[cfe-dev] [PATCH] C++ nested-names (Parser) and annotation tokens

Wed Oct 29 10:40:06 PDT 2008

Hi Argiris,

2008/10/10 Argiris Kirtzidis <akyrtzi at gmail.com>:
> The attached patches implement support for nested-name-specifiers
> (foo::bar::x) on the Parser utilizing 'annotation tokens' (many thanks to
> Doug for the idea here:
> http://lists.cs.uiuc.edu/pipermail/cfe-dev/2008-August/002664.html)

Nice job taking a one-sentence description and turning it into a very
clean implementation!

> About annotation tokens:
>
> These are a special kind of tokens that the parser may use (not the lexer)
> to replace a stream of lexed tokens with a single one that encapsulates the
> relevant semantic information.
> There are two kinds:
> -typename annotation (represents a typedef name in C, and a possibly
> qualified typename in C++, like "foo::bar::myclass")
> -C++ scope annotation (represents a nested-name-specifier, ("foo::bar::")
>
> Annotation tokens contain a void* value that represents semantic information
> specific to the annotation kind (a TypeTy* for typename and CXXScopeTy* for
> scope) and the SourceRange of the tokens that they replaced.
> As you can see in the attached "annot-token.patch" there were some changes
> to the Token class to support annotations but its size did not change.

I'm glad to see that Token remained the same size.

> The benefits of the annotation tokens are:
>
> ----- 1) Vastly simplified handling of nested-names.
> In my previous attempts at nested-names, the main issue was how to keep
> track of the "C++ scope specifier state" in a way so that introducing
> nested-names, at "parsing contexts" that don't particularly care about
> nested-names, won't over-complicate things and cause a lot of code
> duplication for the parsing code.

I can definitely see how this helps... it means we can effectively
treat these nested names as a single token when parsing other parts of
the grammar, which will drastically simplify those other pieces.

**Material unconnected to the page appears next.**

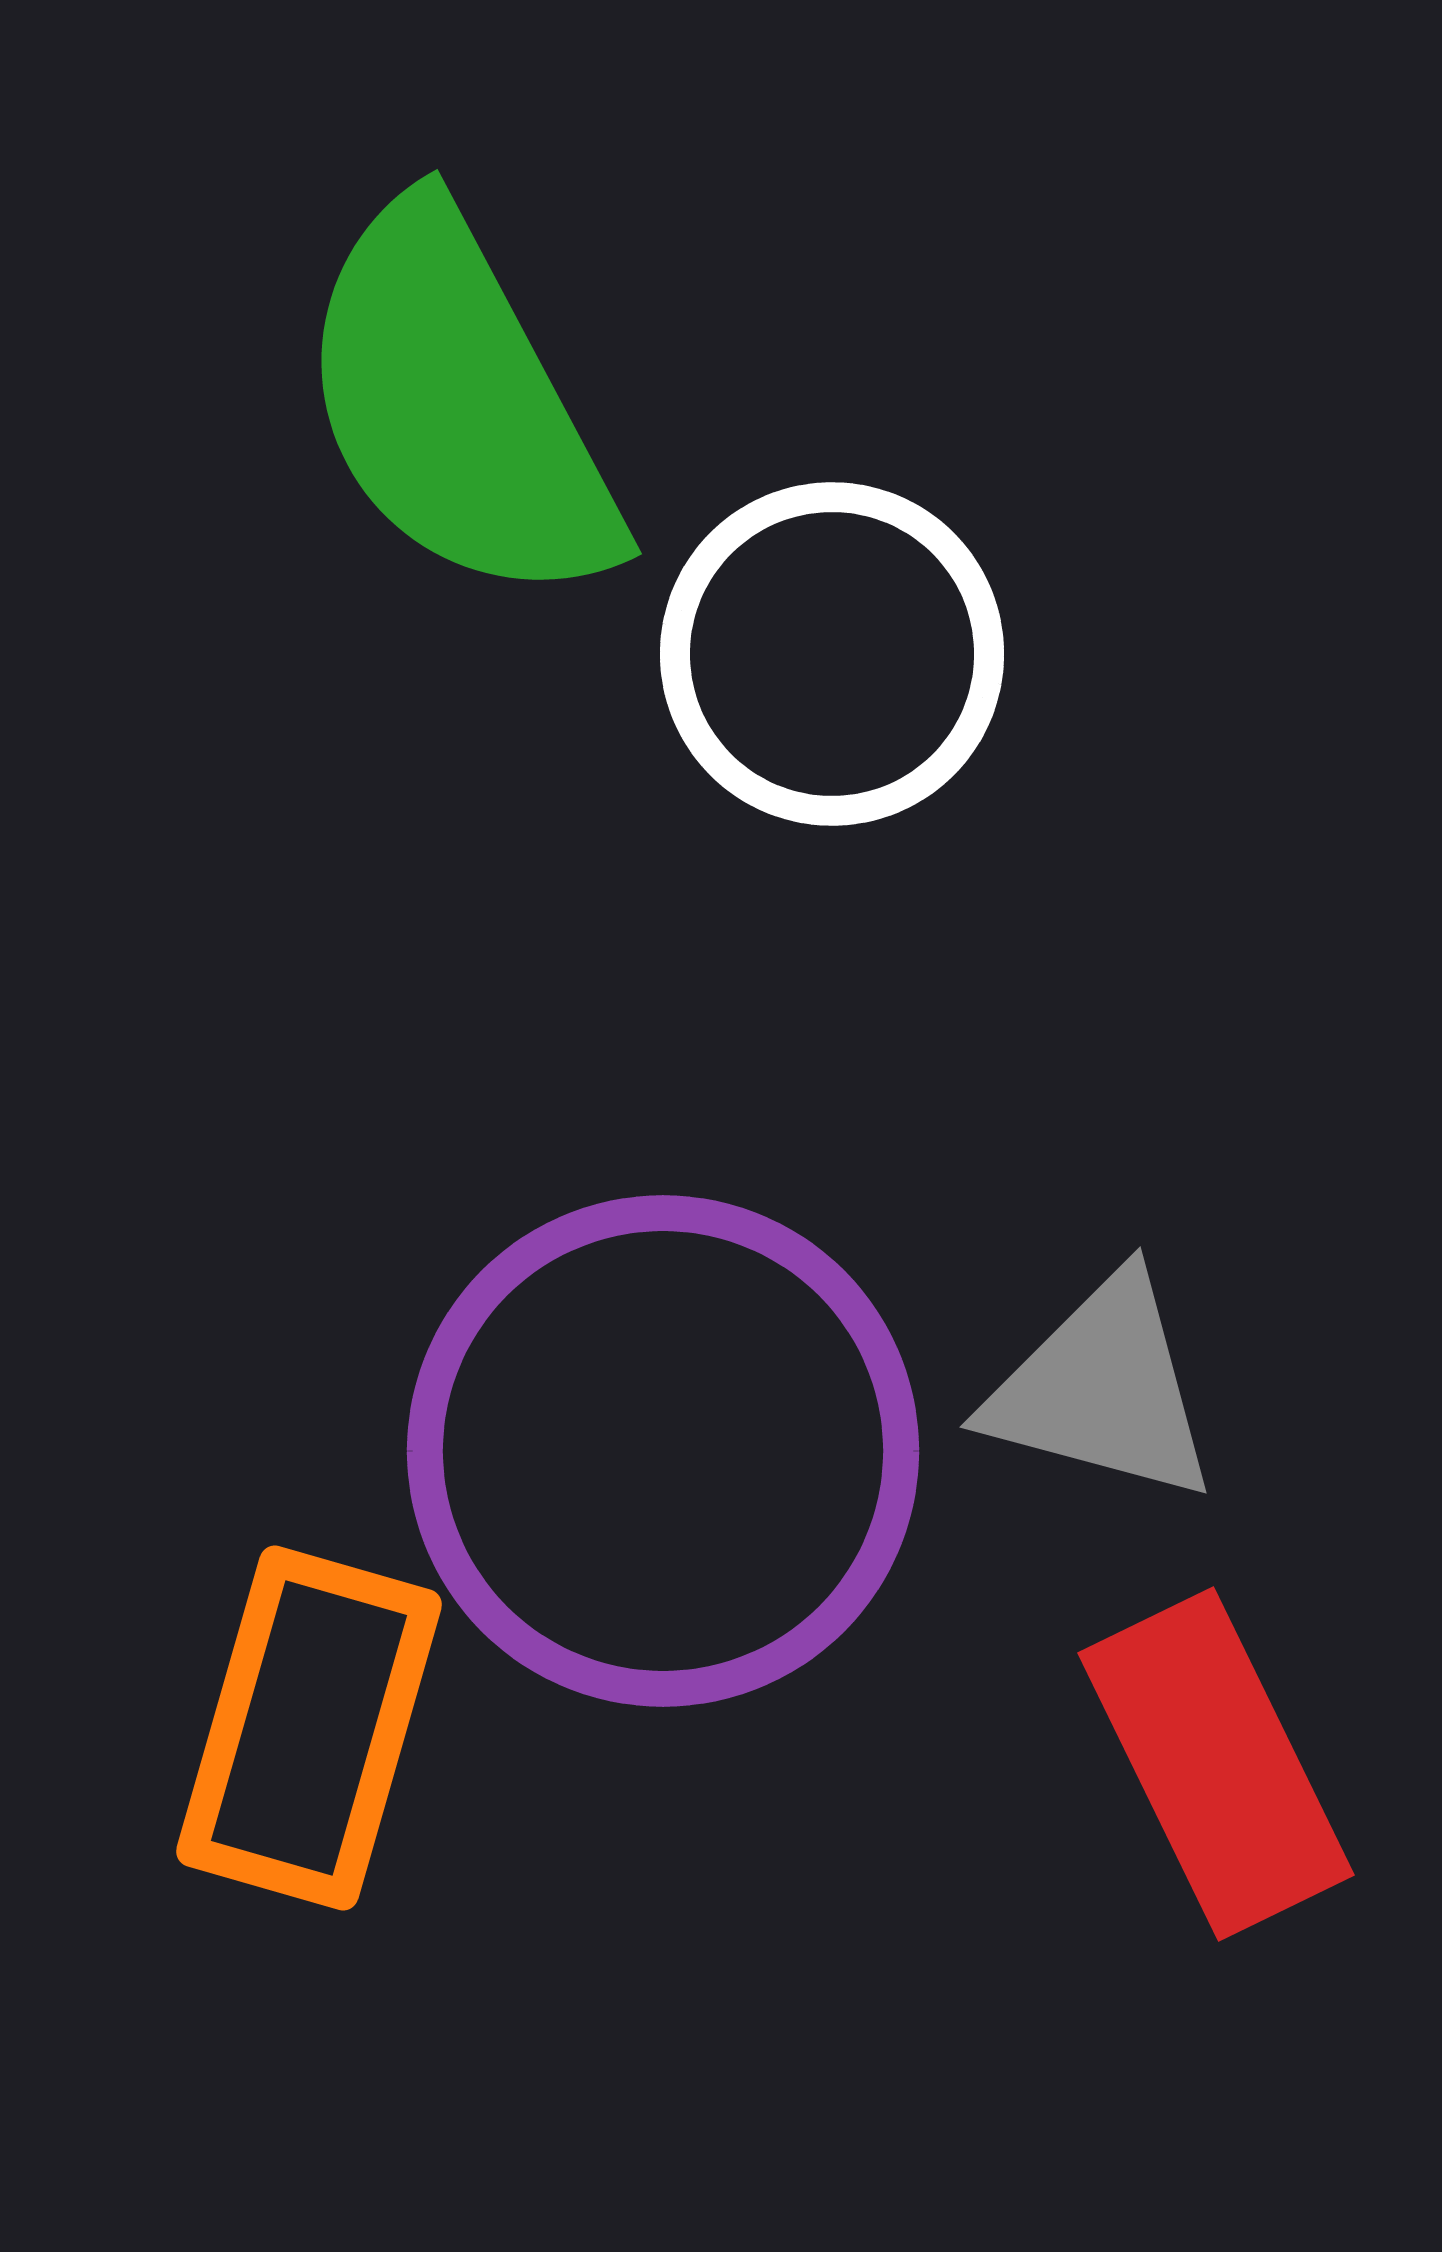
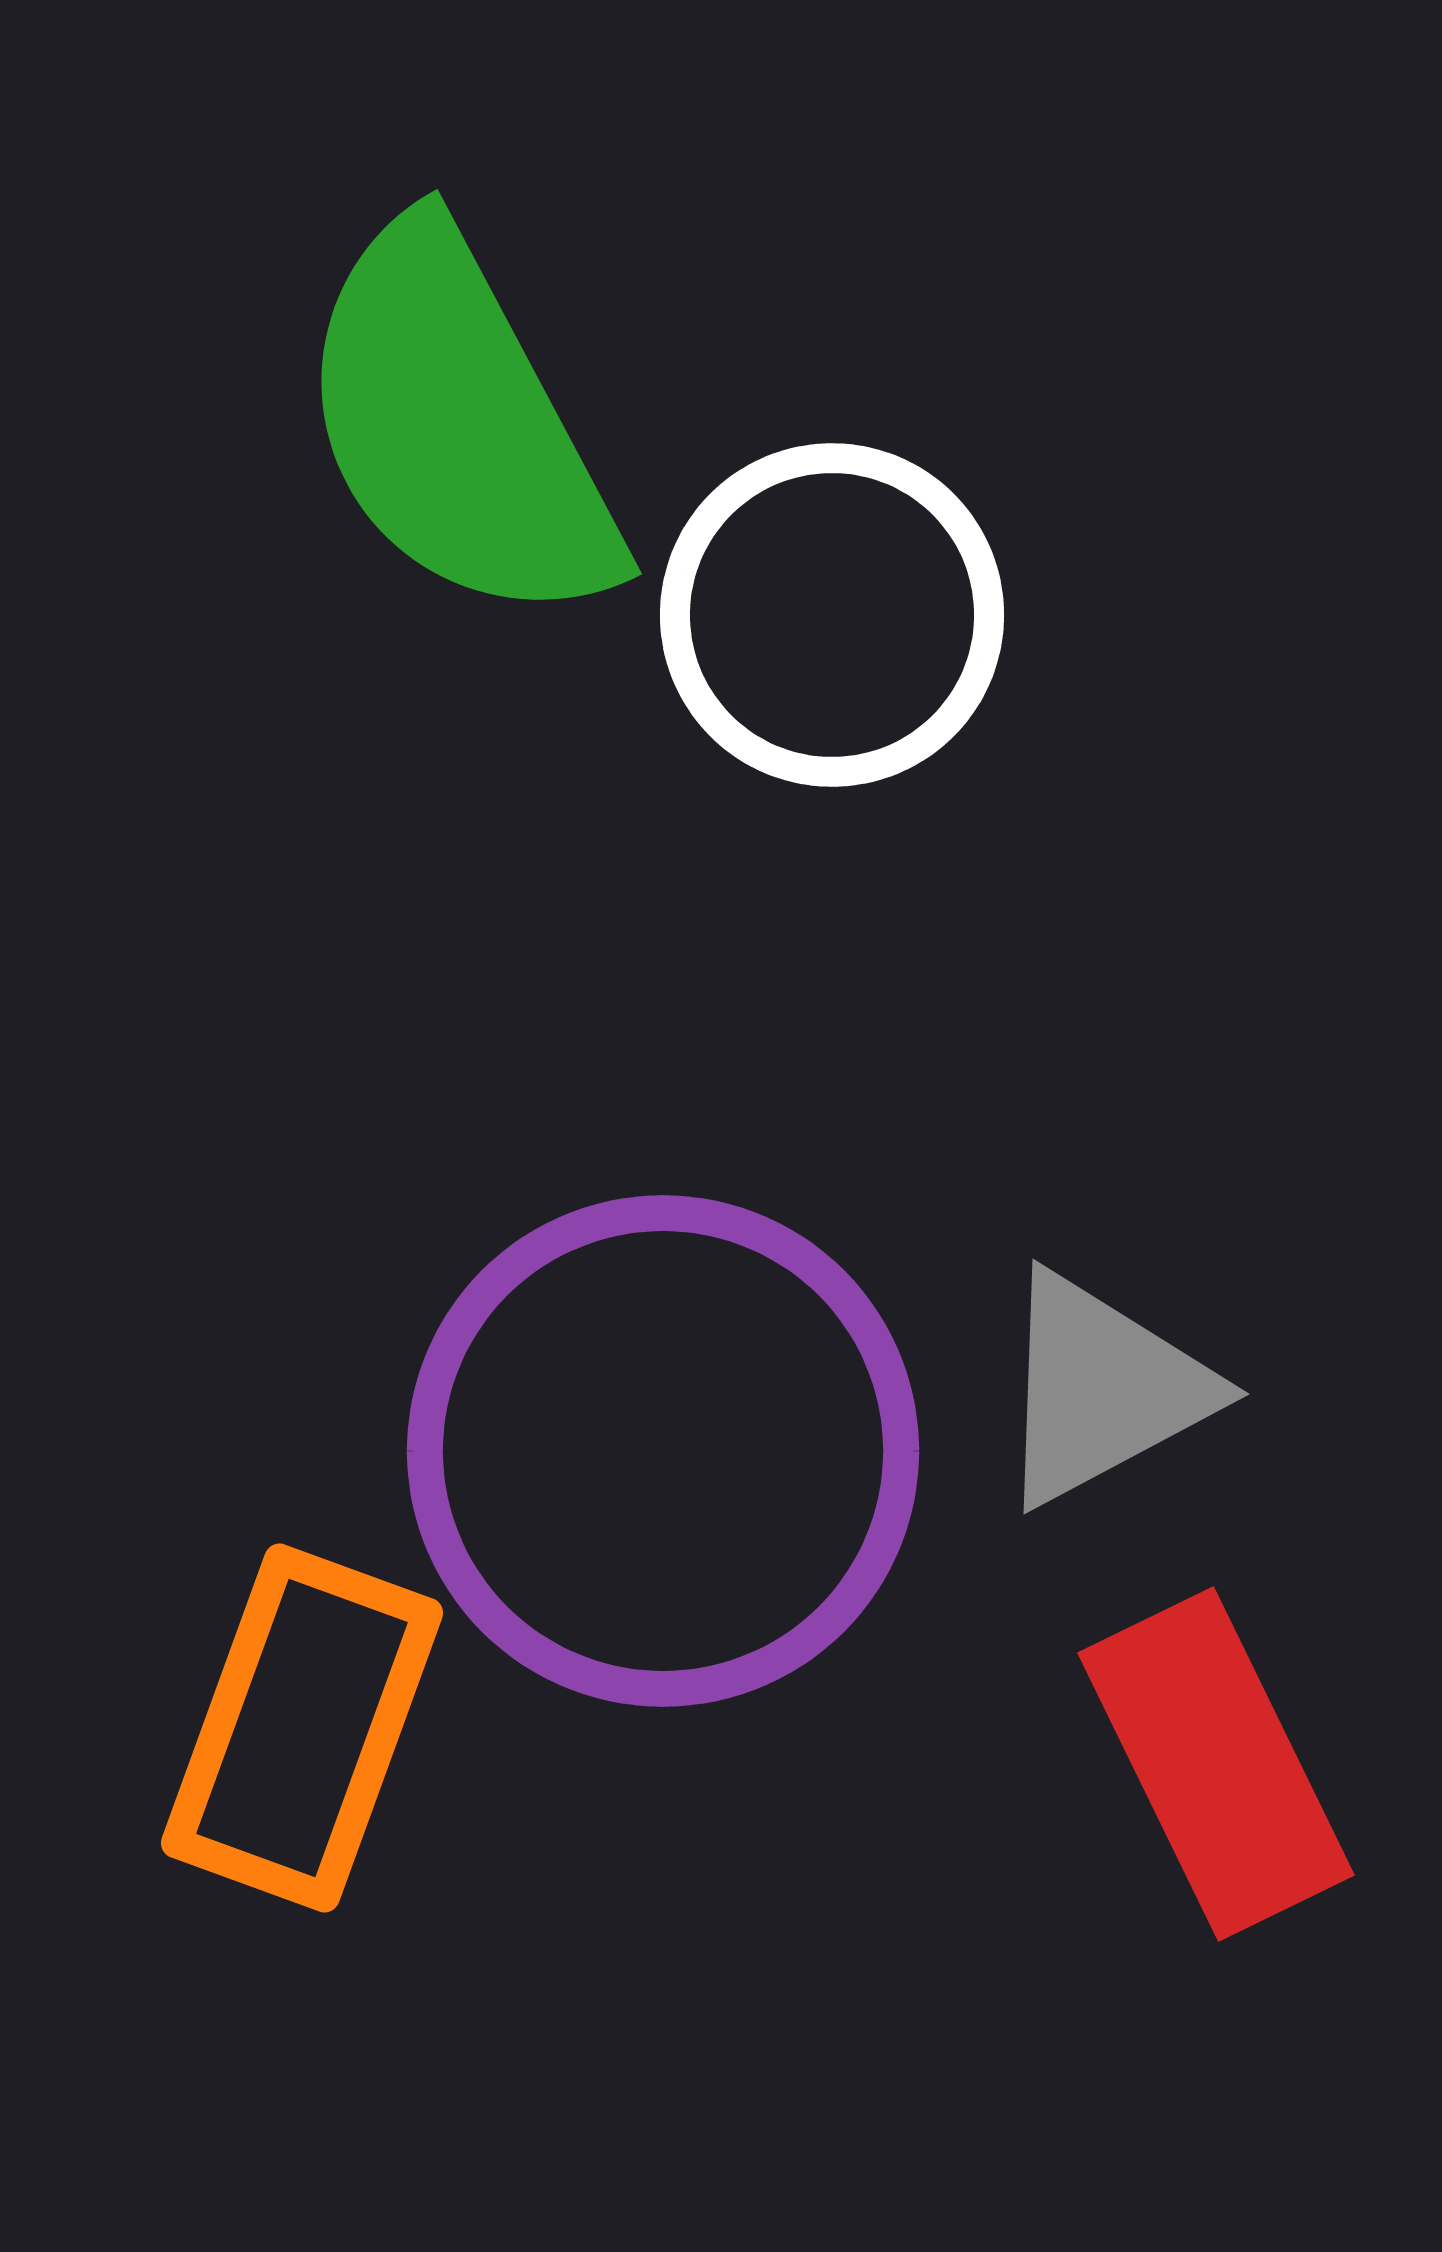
green semicircle: moved 20 px down
white circle: moved 39 px up
gray triangle: rotated 43 degrees counterclockwise
orange rectangle: moved 7 px left; rotated 4 degrees clockwise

>Here's an example on how annotation tokens
[snip]

> ----- 2) Efficient backtracking.
> The ambiguity resolution parser can use annotation tokens to spare the
> Parser from having to re-parse nested-names.
> The nested-names (and typenames) will be resolved by the tentative parser
> once and the normal parser will use the annotation tokens.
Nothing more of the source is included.